== WHAT THE TASK ASKS ==
Filter the entries for lines with the word "that".

- - - - -

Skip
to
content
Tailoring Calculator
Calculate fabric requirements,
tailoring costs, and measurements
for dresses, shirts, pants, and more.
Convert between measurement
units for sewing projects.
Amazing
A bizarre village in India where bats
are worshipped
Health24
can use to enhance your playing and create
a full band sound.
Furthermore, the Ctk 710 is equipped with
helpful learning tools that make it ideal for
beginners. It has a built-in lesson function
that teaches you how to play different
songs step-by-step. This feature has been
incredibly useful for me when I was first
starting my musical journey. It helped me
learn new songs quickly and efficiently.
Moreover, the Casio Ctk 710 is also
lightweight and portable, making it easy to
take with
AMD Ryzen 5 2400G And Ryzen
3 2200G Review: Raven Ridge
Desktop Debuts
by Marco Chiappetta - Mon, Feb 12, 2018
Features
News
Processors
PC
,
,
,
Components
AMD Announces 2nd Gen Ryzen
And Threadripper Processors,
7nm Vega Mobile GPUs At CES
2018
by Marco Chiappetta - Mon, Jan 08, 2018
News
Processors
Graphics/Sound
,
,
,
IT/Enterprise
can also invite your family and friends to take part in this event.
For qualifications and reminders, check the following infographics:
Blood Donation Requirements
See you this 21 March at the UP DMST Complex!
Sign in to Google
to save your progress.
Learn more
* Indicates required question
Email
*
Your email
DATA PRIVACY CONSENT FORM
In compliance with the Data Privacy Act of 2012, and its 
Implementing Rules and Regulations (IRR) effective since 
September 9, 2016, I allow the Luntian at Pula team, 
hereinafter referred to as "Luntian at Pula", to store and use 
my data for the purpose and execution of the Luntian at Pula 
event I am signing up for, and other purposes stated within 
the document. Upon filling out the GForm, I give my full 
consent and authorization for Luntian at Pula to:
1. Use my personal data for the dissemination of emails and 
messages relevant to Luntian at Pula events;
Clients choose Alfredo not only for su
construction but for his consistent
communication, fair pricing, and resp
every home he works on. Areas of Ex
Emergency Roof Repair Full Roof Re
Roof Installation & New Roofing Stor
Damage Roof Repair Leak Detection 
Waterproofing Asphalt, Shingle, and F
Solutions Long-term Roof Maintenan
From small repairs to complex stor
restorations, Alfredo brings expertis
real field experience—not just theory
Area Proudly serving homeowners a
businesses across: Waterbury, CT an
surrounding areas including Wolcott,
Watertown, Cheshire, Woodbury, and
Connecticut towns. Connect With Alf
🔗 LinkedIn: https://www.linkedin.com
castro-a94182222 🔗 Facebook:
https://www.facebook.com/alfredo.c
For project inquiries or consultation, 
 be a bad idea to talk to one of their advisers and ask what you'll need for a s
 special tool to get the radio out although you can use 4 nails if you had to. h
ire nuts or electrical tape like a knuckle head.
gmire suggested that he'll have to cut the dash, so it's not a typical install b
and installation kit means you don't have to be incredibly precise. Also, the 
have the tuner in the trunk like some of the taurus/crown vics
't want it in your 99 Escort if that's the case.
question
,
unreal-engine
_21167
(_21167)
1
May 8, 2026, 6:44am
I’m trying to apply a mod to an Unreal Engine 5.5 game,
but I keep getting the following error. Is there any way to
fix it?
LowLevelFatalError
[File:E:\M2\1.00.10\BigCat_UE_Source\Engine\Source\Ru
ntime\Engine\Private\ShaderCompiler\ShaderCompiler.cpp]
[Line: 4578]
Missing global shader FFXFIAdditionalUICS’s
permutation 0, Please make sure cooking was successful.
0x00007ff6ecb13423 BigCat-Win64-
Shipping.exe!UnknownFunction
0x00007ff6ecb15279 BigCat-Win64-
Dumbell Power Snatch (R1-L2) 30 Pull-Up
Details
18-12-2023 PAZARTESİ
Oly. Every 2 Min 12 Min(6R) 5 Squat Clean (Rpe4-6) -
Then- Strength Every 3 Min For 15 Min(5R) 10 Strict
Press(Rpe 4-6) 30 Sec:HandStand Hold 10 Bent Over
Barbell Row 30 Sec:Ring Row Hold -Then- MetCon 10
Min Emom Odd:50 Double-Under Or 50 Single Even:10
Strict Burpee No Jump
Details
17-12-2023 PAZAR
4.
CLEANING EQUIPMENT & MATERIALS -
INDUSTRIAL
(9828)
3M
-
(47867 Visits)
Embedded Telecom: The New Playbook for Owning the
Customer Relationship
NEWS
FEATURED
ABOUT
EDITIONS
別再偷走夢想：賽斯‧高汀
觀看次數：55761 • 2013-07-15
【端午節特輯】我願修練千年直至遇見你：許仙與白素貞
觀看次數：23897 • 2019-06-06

- - - - -

== WRITTEN RESPONSE ==
helpful learning tools that make it ideal for
that teaches you how to play different
gmire suggested that he'll have to cut the dash, so it's not a typical install b
't want it in your 99 Escort if that's the case.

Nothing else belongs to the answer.